#### What you need to do
The whole listing is to be written out again exactly; the pictures are not.

▶

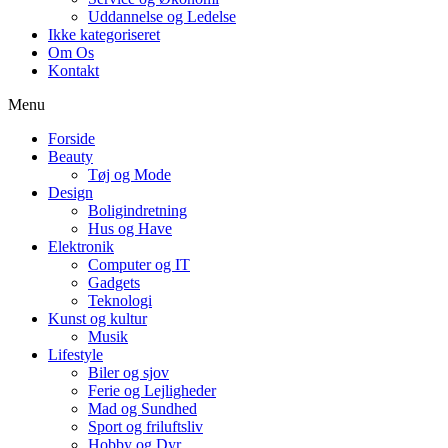
Uddannelse og Ledelse
Ikke kategoriseret
Om Os
Kontakt
Menu
Forside
Beauty
Tøj og Mode
Design
Boligindretning
Hus og Have
Elektronik
Computer og IT
Gadgets
Teknologi
Kunst og kultur
Musik
Lifestyle
Biler og sjov
Ferie og Lejligheder
Mad og Sundhed
Sport og friluftsliv
Hobby og Dyr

◀

#### Answer to this exercise
Uddannelse og Ledelse
Ikke kategoriseret
Om Os
Kontakt
Menu
Forside
Beauty
Tøj og Mode
Design
Boligindretning
Hus og Have
Elektronik
Computer og IT
Gadgets
Teknologi
Kunst og kultur
Musik
Lifestyle
Biler og sjov
Ferie og Lejligheder
Mad og Sundhed
Sport og friluftsliv
Hobby og Dyr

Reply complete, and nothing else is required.